Property developing can be highly profitable if you know what you’re doing.
…Unfortunately, most people just don’t.
If you go into that industry, you will have your creativity and tenacity tested many times in each of your projects.
There’s a saying that goes something like “you don’t know what you don’t know” and no matter how much you read or study property development has many pitfalls that you will only learn about through direct hand’s on experience.
Here are just a few things that I didn’t know – that I have since learned about… Maybe you can learn from my experience.
Breaking into newly released land will mean that you will often have to consider building around trees.
On the one hand keeping some trees will help keep the value of the land – people like having trees around, on the other hand, it means there are bushfires and falling branches (depending on the species) to consider.
You may have to build with higher rated fire resistant materials, and you will have other bushfire regulations to consider.
You may have to install fire hydrants and an escape plan listed with the title of your property.
Once you get to that stage, you will have to include that aspect of the property in your presales marketing and make sure the new owners are aware of the legislation that will affect their new property.
I know people who have bought development sites based on the images on a real estate website. One of the problems you may encounter will be dealing with slopes. Photos are no indication of the slope and contours on a block which can look very different from an image.
You need to make sure that you get a site survey done. It’s not uncommon for new developers to blow out their build budget because of a simple thing like not getting a site survey… finding the block has some tricky contours or a steeper slope than they thought and build costs go way over what they thought.
It might be a cost upfront, but if it saves you several hundred thousand dollars, you’ll be glad you did.
3. Flood overlays
This should be part of your basic due diligence, but it’s amazing how many people forget to ask the council about flood overlays.
As soon as you’re in a flood area what you can build will be severely restricted.
Hydraulic engineers can do detailed flood mapping and advise you on the most cost-effective way to deal with a flood-prone site, but having said that, I find it best to just move on from one of these sites, they will be more trouble than they’re worth. Some people find properties like this may be overlooking some beautiful waterway or similar and find it may be worth the extra money to develop, but that can also come with an opportunity cost. The extra time and extra money to make it happen could well be used to get straight into another project.
4. Flora and fauna
Developers are renown for running roughshod over protected flora and fauna. A few bad apples have given an entire industry of developers a bad name, but while no one wants to lose money, most developers I know are sensitive to the environment.

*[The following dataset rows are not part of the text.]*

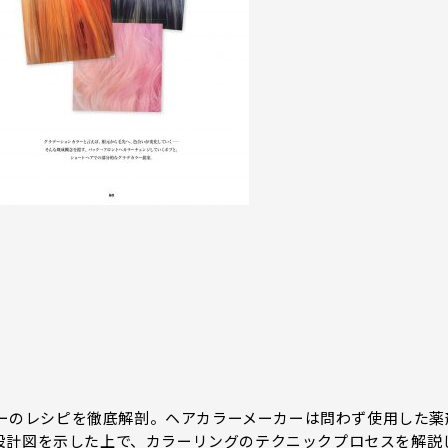
カラーのレシピを徹底解剖。ヘアカラーメーカーは問わず使用した薬
設計図を示した上で、カラーリングのテクニックプロセスを解説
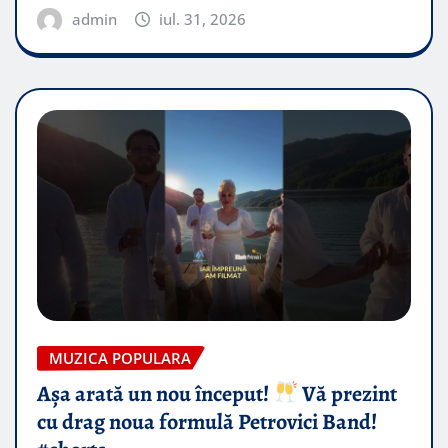
admin
iul. 31, 2026
MUZICA POPULARA
Așa arată un nou început!
Vă prezint
cu drag noua formulă Petrovici Band!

To make sure you can be sensitive and not lose money it can pay to hire a wildlife spotter and get a report done detailing any protected flora and fauna that you may need to consider. The worst case scenario is that the site cannot be developed at all. In less extreme cases you may need to relocate any nesting birds or other animals that are protected or leave a wildlife corridor.
That being said, most time’s there is nothing to protect and you can proceed as normal. Again, it’s a case of being informed rather than surprised. Halting earthworks or building can cost you thousands of dollars a day if you don’t do this research before you start and find yourself on the receiving end of a halt works notice.
5. The right experts for the job
I’ve regularly spoken about gathering the right team around you, yet this is the one mistake I see amateurs make time and again…
Your team of experts can make or break your project.
I once heard from another developer that his secret motto was “hire fast and fire faster”. What he meant was that there was no time to keep someone on who was not up to scratch.
The three best thing you can do is to make sure you are getting the right consultant are these:
1- Do your research on them and the kind of projects they have done.
2- Talk to their clients and find out how satisfied they were.
3- Finally, and most importantly keep in mind that they are just people and they cannot read your mind. If you want them to do it right, you need to explain what ‘right’ is for you.
There are some consultants that I’ve hired who are genuinely not much chop, but there are others who seemed not much chop, but once I trained them by explaining in detail what I wanted they turned out to be great.
Even if they don’t get it the first time – you go back and tell them “this is not what I was looking for… here are some examples of the sort of thing I’m talking about.”
Sometimes it does take time, but the way I see it, it’s an investment. Once those consultants are trained to give you what you want, they can save you time and money for years to come.